2003.12.16 15:34 "Re: [Tiff] Stupid question", by Joris
I think my only hope in completing this project is by not going about things manually anyway. For example, the 'old' on-line archive that goes back to aug 99 is 6217 messages long, and accessable only through 6217 seperate HTML pages. I didn't quite feel up to hitting 'Save as' 6217 times, so I brew a few lines of code that downloaded the 6217 messages to my hard disc with a single click. I figure that's the only feasable strategy for all post-processing and most of the grouping and indexing too. So I don't mind CR/LF, in fact, that's going to be quite a relief after brewing code to extract the true messages from the HTML pages and filtering out all viagra related stuff.
You can say that again. ;-)
No, really, it's not that bad. The HTML is very predictable and uniform accross pages, as is typical for generated HTML, of course, so I coded up a little thing to extract the first message (your 'test' message, quite a symbol), and that is already enough to handle most pages.
Note, Andrey and I are happy to provide more direct access to the archives... such as the mbox format recent archive if you need it.
The extraction from those HTML pages is nearly finished. But I figure I need to handle this mbox format anyhow if I understand you correctly that this is the format of the 2003 archive. And I'll most defenetly end up with code eliminating duplicates, so anything is helpfull.
Nevertheless, the folder with the auto-downloaded HTML pages, each to a seperate text file, is about 30 meg. This mbox format is a lot more efficient, but still, I think it'll be 10 to 15 meg, right? It's not going to be easy to mail that to me, especially seeing my provider's mail servers are having a bad week again (or is it a bad year?). So, bottom line is: Yes, I appreciate receive 'em, unless it's too much trouble sending them.
Also, we are happy to host what you come up with as a cleaned up archive.
Let's first wait and see if I get this job done, I'm not yet quite 100% sure that it's going to be feasable, even with maximum non-manual handling. I've got a few ideas for usefull regrouping as a kind of context-sensitive help. Except that it'll be more like 'TIFF-sensitive' instead of context-sensitive, and more like 'knowledge base' instead of help. That is not quite the complete archive but is almost guaranteed to be feasable I think... So I guess something usefull is going to come out of this, anyhow, even though it may perhaps not be a completely restored archive for the last 15 years or so. Anyway, let's just wait and see first.

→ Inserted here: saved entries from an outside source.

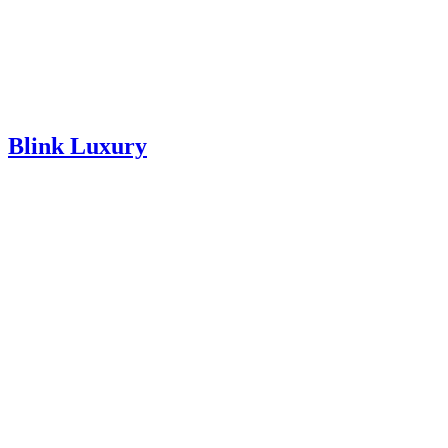
Blink Luxury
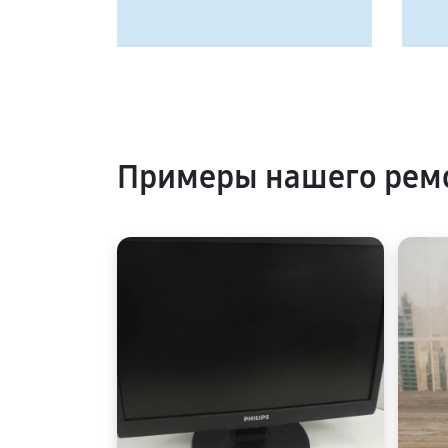
Примеры нашего ремо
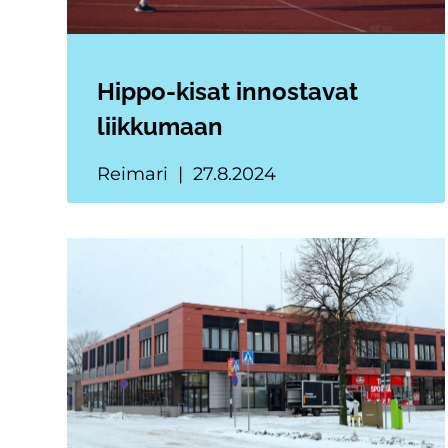
Hippo-kisat innostavat
liikkumaan
Reimari
27.8.2024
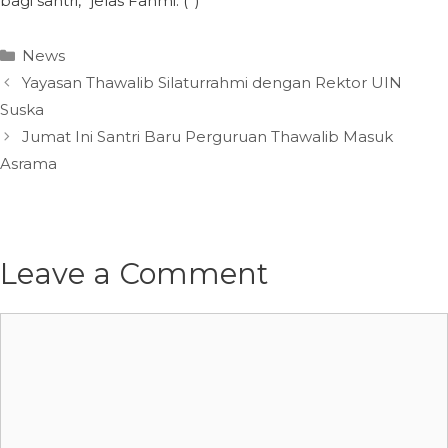
bagi santri,” jelas Fahmi. (*)
Categories
News
Yayasan Thawalib Silaturrahmi dengan Rektor UIN
Suska
Jumat Ini Santri Baru Perguruan Thawalib Masuk
Asrama
Leave a Comment
Comment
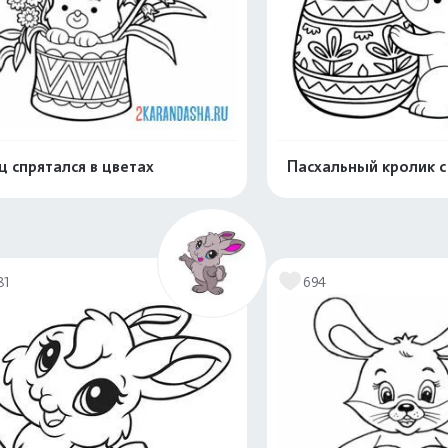
ц спрятался в цветах
Пасхальный кролик 
Распечатать и скачать
Распечатать и 
81
694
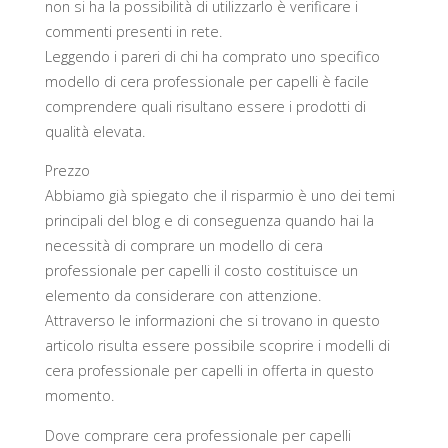
non si ha la possibilità di utilizzarlo è verificare i
commenti presenti in rete.
Leggendo i pareri di chi ha comprato uno specifico
modello di cera professionale per capelli è facile
comprendere quali risultano essere i prodotti di
qualità elevata.
Prezzo
Abbiamo già spiegato che il risparmio è uno dei temi
principali del blog e di conseguenza quando hai la
necessità di comprare un modello di cera
professionale per capelli il costo costituisce un
elemento da considerare con attenzione.
Attraverso le informazioni che si trovano in questo
articolo risulta essere possibile scoprire i modelli di
cera professionale per capelli in offerta in questo
momento.
Dove comprare cera professionale per capelli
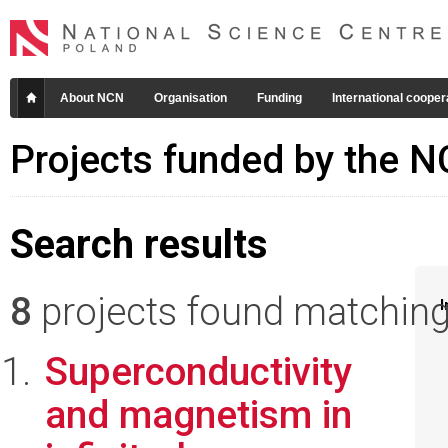
About NCN
Organisation
Funding
International cooper
Projects funded by the 
Search results
8
projects found matching 
I
Superconductivity
and magnetism in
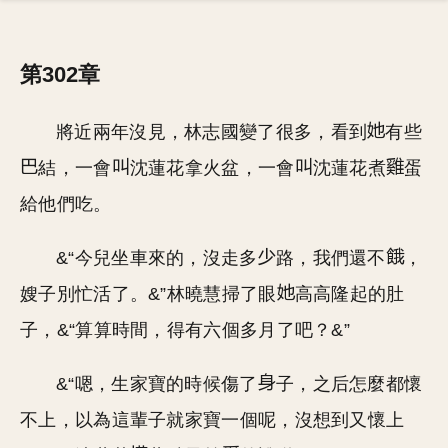
第302章
將近兩年沒見，林志國變了很多，看到
有些
結，一會
沈蓮花拿火盆，一會
沈蓮花煮
蛋
給他們吃。
&“今兒坐車來的，沒走多
路，我們還不
，
嫂子別忙活了。&”林曉慧掃了眼
高高隆起的肚
子，&“算算時間，得有六個多月了吧？&”
&“嗯，生家寶的時候傷了
子，之后怎麼都懷
不上，以為這輩子就家寶一個呢，沒想到又懷上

As to the hosting... That may be the only part of the job that might be somewhat beneficial to me. I may want to take you up on the hosting offer, but I'm also wondering if you would mind me hosting the results myself. Even if I'm allowed to host it myself, it will - of course - be a completely free download, no strings or even advertising attached, except for the hosting domain name and maybe a single pointer to my site or something. If this is not acceptable, just say so, I'm not going to do anything on this project that either you or Andrey object to. Your approval is important to me.